To test your installation, run a CG solver on a Laplacian matrix:



```bash

cd rocALUTION; cd build

wget ftp://math.nist.gov/pub/MatrixMarket2/Harwell-Boeing/laplace/gr_30_30.mtx.gz

gzip -d gr_30_30.mtx.gz

./clients/staging/cg gr_30_30.mtx

```



## General information



rocALUTION is based on a generic and robust design that allows expansion in the direction of new

solvers and preconditioners with support for various hardware types. The library's design allows the

use of all solvers as preconditioners in other solvers. For example, you can define a CG solver with a

multi-elimination preconditioner, in which the last-block is preconditioned with another Chebyshev

iteration method that itself is preconditioned with a multi-colored symmetric Gauss-Seidel scheme.



### Iterative solvers



* Fixed-point iteration schemes: Jacobi, (Symmetric) Gauss-Seidel, SOR, SSOR

* Krylov subspace methods: CR, CG, BiCGStab, BiCGStab(*l*), GMRES, IDR, QMRCGSTAB,

  Flexible CG/GMRES

* Mixed-precision defect correction scheme

* Chebyshev iteration scheme

* Multigrid: Geometric and algebraic



### Preconditioners



* Matrix splitting schemes: Jacobi, (multi-colored) (symmetric) Gauss-Seidel, SOR, SSOR

* Factorization schemes: ILU(*0*), ILU(*p*) (based on levels), ILU(*p,q*) (power(*q*)-pattern method),

  multi-elimination ILU (nested/recursive), ILUT (based on threshold), IC(*0*)

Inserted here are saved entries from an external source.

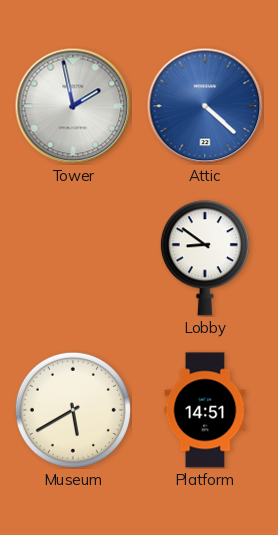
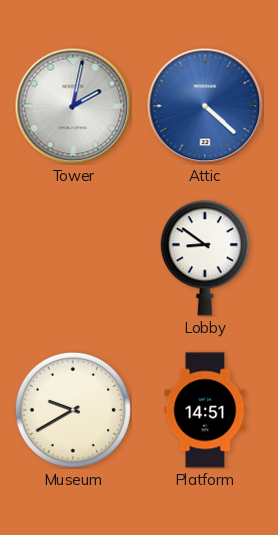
Tower: 1:58 -> 2:02
Museum: 5:40 -> 9:40
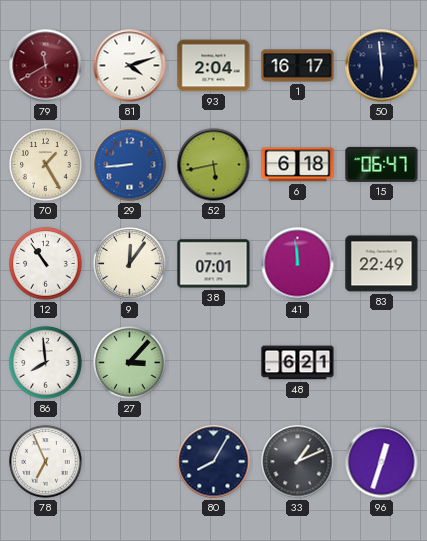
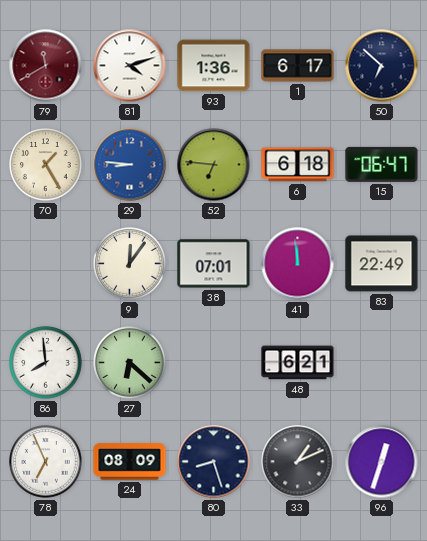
93: 2:04 -> 1:36
1: 16:17 -> 6:17
50: 5:59 -> 6:52
29: 8:44 -> 8:46
52: 5:43 -> 6:46
12: 10:54 -> none
27: 3:07 -> 6:22
24: none -> 08:09
80: 8:05 -> 8:27
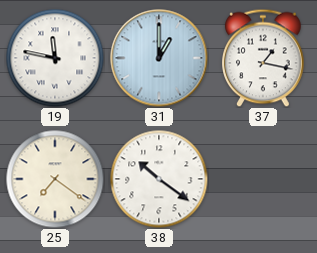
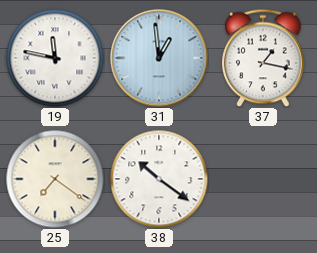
31: 1:00 -> 12:59
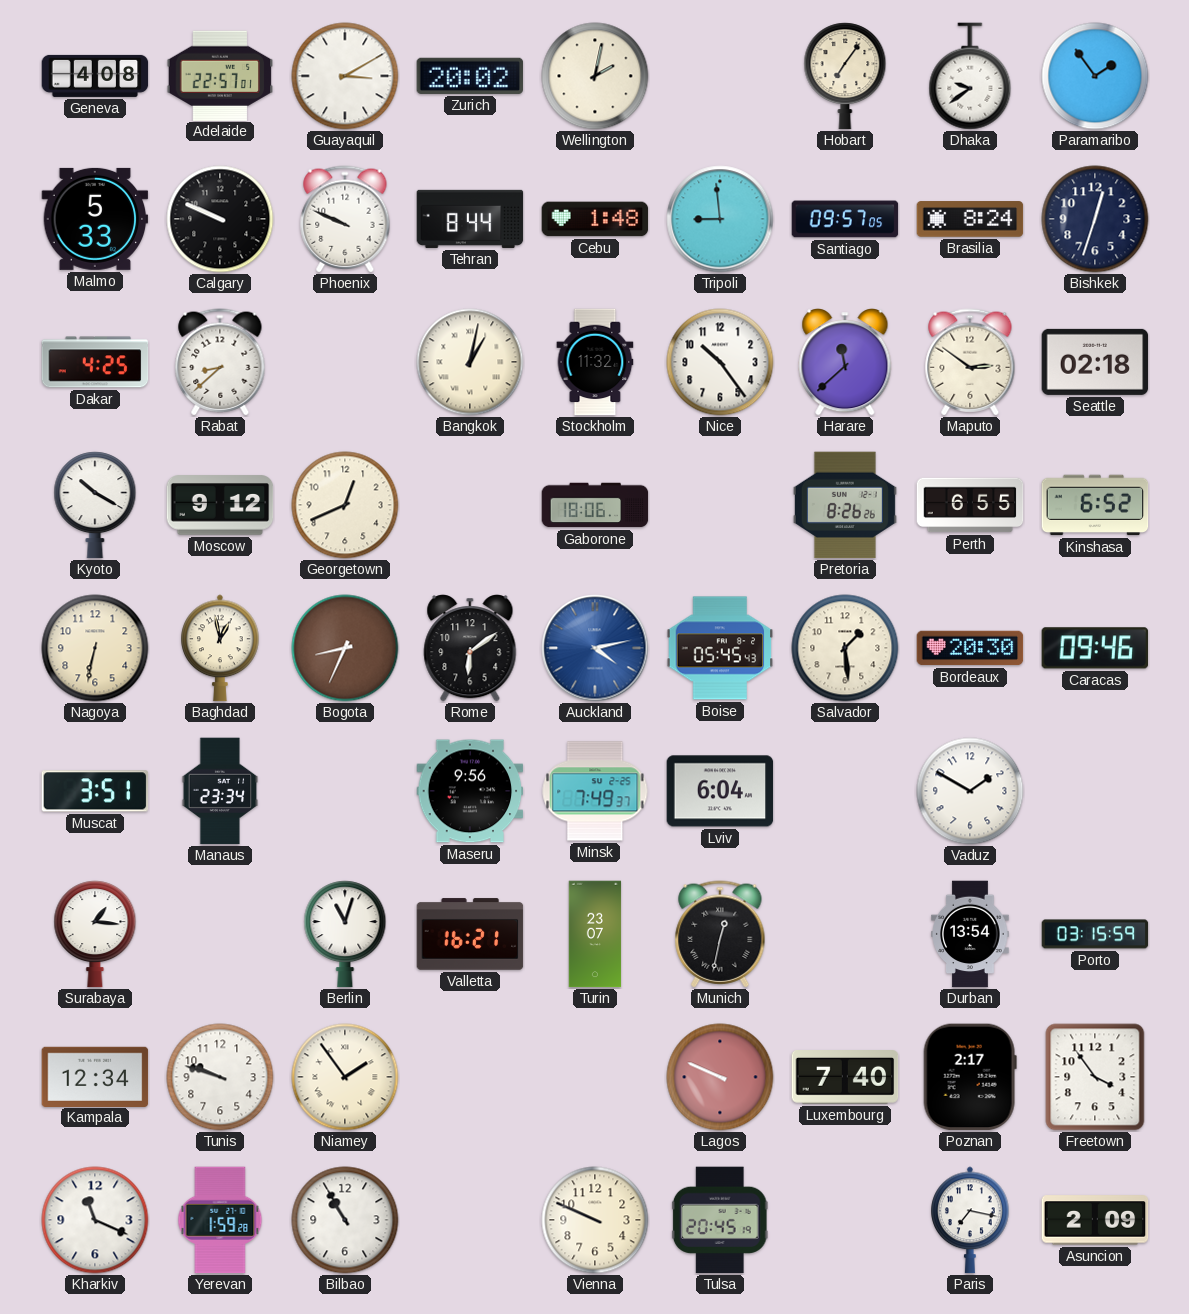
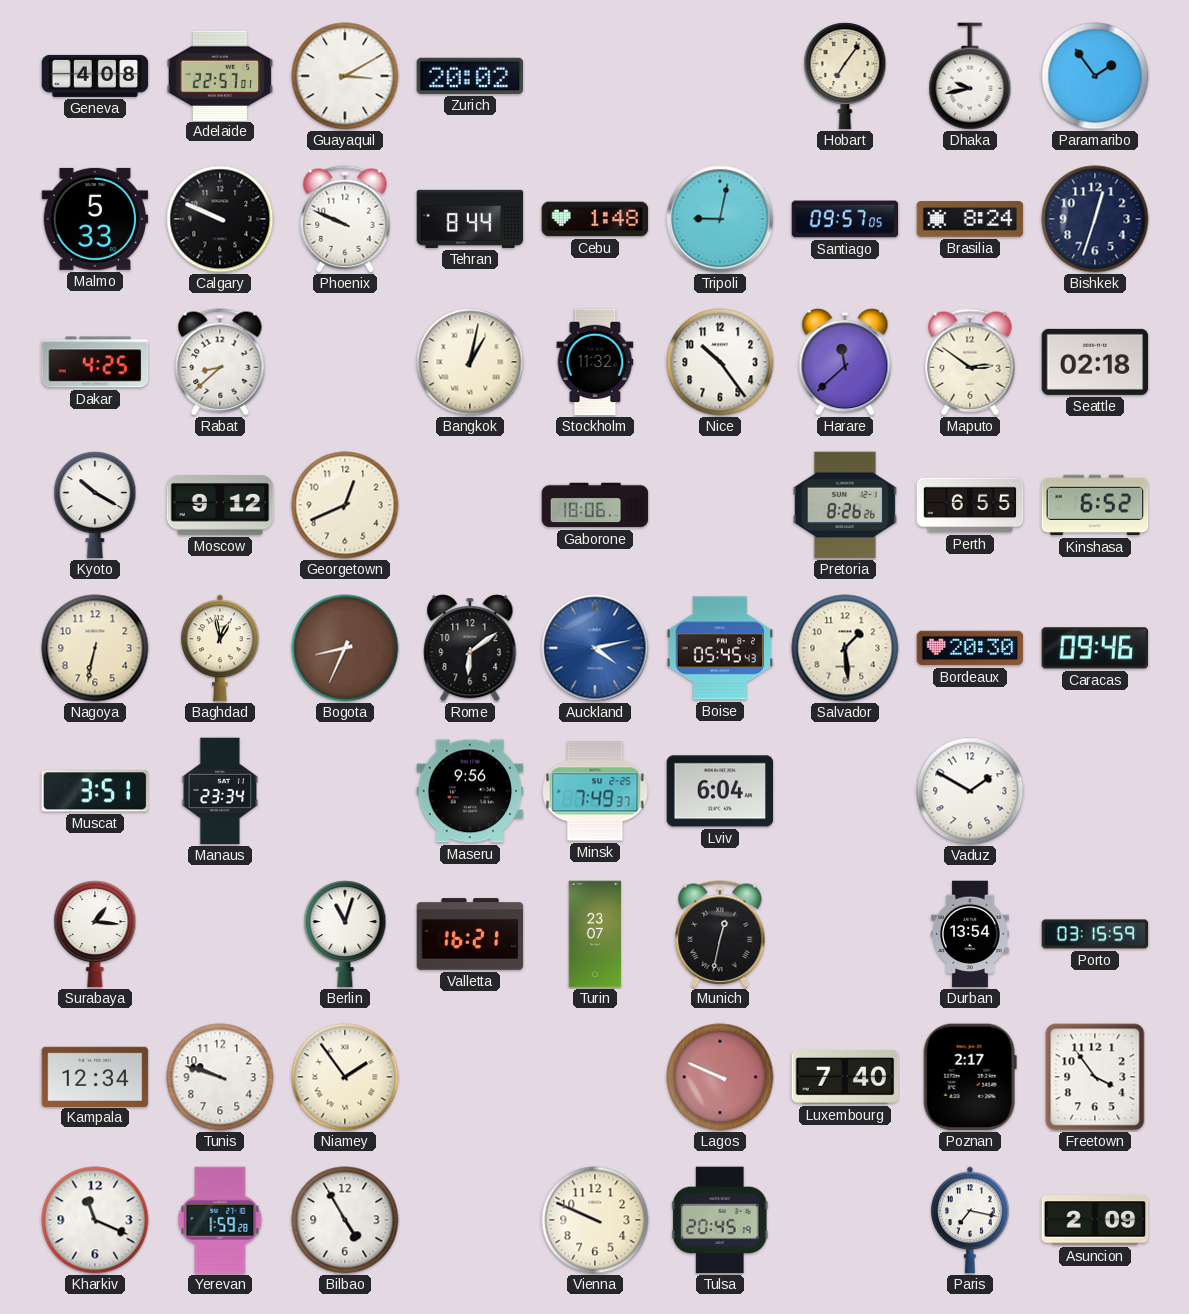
Wellington: 2:02 -> none
Dhaka: 9:39 -> 9:43
Tripoli: 8:59 -> 9:02
Bilbao: 10:55 -> 4:55
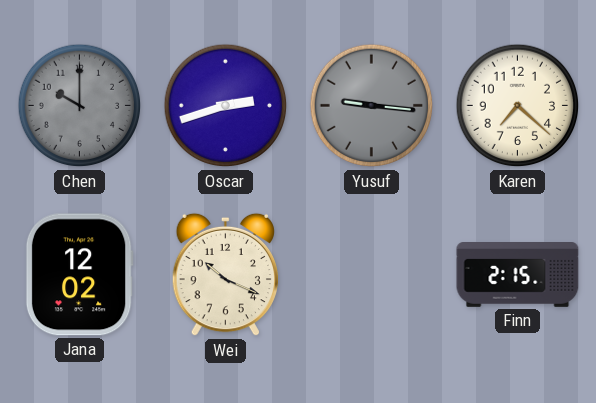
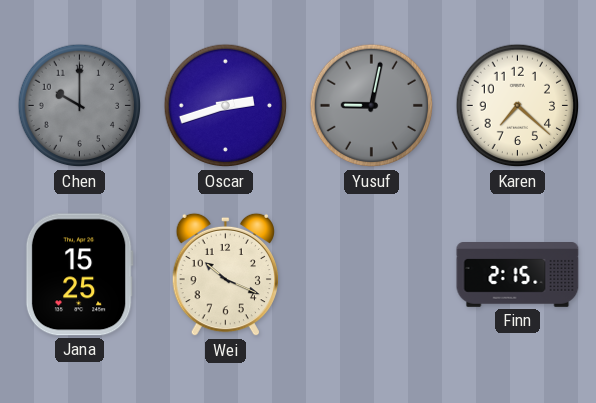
Yusuf: 9:16 -> 9:02
Jana: 12:02 -> 15:25
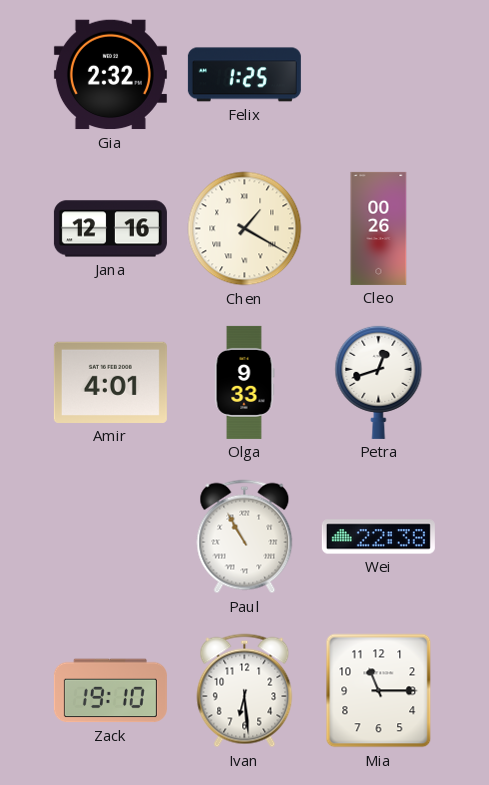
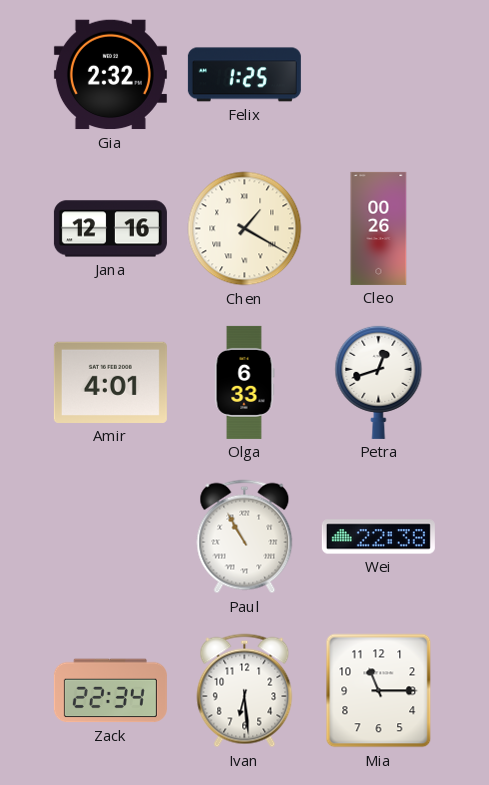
Olga: 9:33 -> 6:33
Zack: 19:10 -> 22:34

* Approximate Inverses: Chebyshev matrix-valued polynomial, SPAI, FSAI, TNS

* Diagonal-based preconditioner for Saddle-point problems

* Block-type of sub-preconditioners/solvers

* Additive Schwarz (restricted)

* Variable type of preconditioners



### Sparse matrix formats



* Compressed Sparse Row (CSR)

* Modified Compressed Sparse Row (MCSR)

* Dense (DENSE)

* Coordinate (COO)

* ELL

* Diagonal (DIA)

* Hybrid ELL+COO (HYB)



## Portability



All code based on rocALUTION is portable and hardware-independent. It compiles and runs on any

supported platform. All solvers and preconditioners are based on a single source code implementation

that delivers portable results across all backends (note that variations are possible due to different

hardware rounding modes). The only visible difference between hardware is performance variation.